I love it. Japanese input is different to get used to, and might be their biggest issue in the transition to the iPhone. I’m sure they’ll find a way to solve it. I see the Japanese manufacturers ending up copying what Apple is doing.
1) The handset itself is properly branded and can generate its own buzz, which can’t really yet be said of any domestic units
True.
2) The iPhone will have a design unique enough to make it stand out. Domestic units, even when they look cool, still all look frightfully the same
You think so? I think Japanese phones are way ahead of the international norm in terms of design. In the US, it’s your choice of either a bland candy bar, a bland flip phone or a Blackberry—here you can have any color in the rainbow, a rotating screen, a touchpad, a Wii-style game controller, etc. etc. Yes, the iPhone has a unique design, but by Japanese standards it isn’t horribly unique except in the regard that it doesn’t have buttons.
3) Apple has been busy securing prime floorspace in Japan’s biggest consumer electronic retail shops over the past three years. Sony-Ericsson, Toshiba, Kyocera, Mitsubishi and Sanyo (if they’re still making handsets by then) have nothing on the amount and quality of floor space that Apple enjoys at Bic Camera, for example.
Not really. The mobile phone providers have *the* best floor space in *every* electronics store, and way more high street space than Apple can ever hope to have. Phones have never been associated with manufacturers here—they have always been associated with service providers. And so long as locked handsets are the norm (Apple still locks the iPhone last I checked) the relative low profiles of other manufacturers don’t matter quite as much… you aren’t buying a Sony phone, you’re buying an AU or DoCoMo phone.
Also… well, I’ll let Maddox say the rest (don’t open at work, unless the people looking over your shoulder have a really good sense of humor)
Joe, as far as #2 goes, I mean that the iPhone actually looks different, especially in terms of its interface, as well as design. Given what’s gone on with the success of the iPod, and the folks on the Apple Japan team, I have little doubt that this will translate into a product that is well differentiated from the domestic units for sale. I don’t see anything like what you’re describing for sale in Japan right now - Do you live in Japan? All the phones at Bic Camera look the same and bore me. The iPhone at least didn’t bore me - and I am NOT an Apple fan, by any stretch of the imagination.
3) Don’t take my word for it. Go to Bic or Yodobashi yourself and see the floorspace coverage Apple has.
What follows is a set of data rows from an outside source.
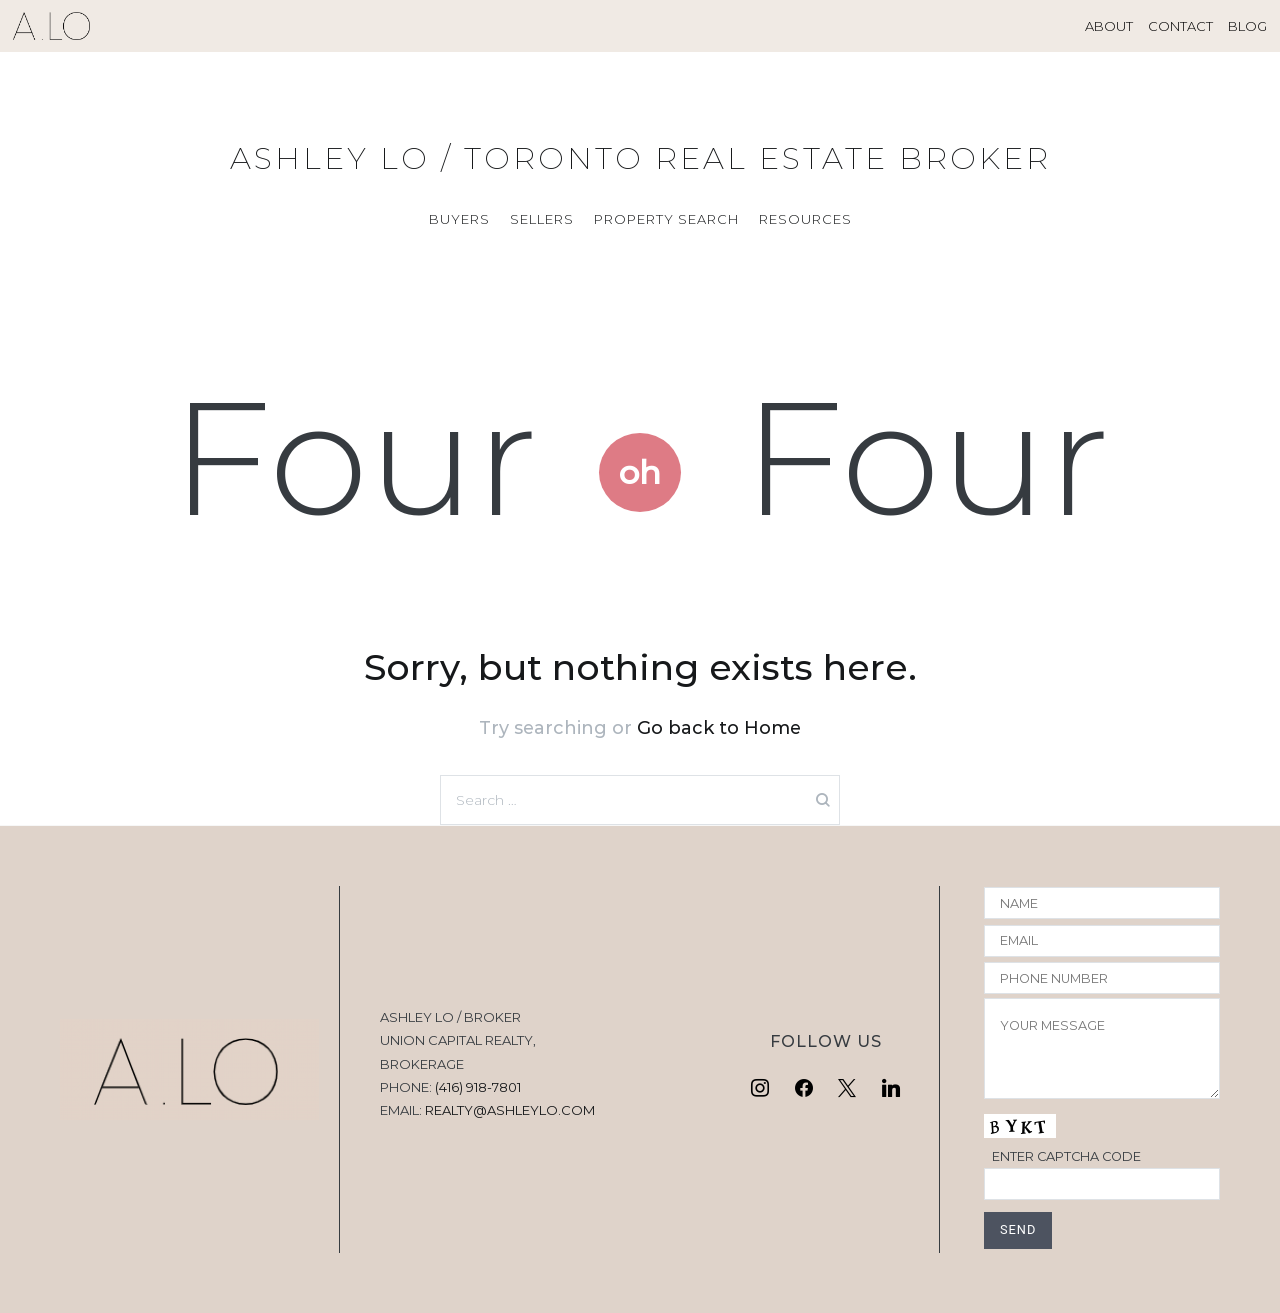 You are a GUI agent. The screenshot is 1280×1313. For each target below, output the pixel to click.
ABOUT (1109, 26)
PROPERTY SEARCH (666, 219)
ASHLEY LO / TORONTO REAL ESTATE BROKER (640, 158)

Near my ‘high street’ we have an Apple Store that is always jam packed, a small AU shop with no one in it…and that’s it. I admit that DoCoMo, AU and Softbank have shops everywhere, and that they will remain mass market, but I don’t see how that helped Japan’s domestic mp3 makers…
But let’s not forget that the days of the 0 yen handset come to an end next quarter.
Joe, the Maddox site was funny - I wonder what other disgruntled ex-Apple employees out there are posting?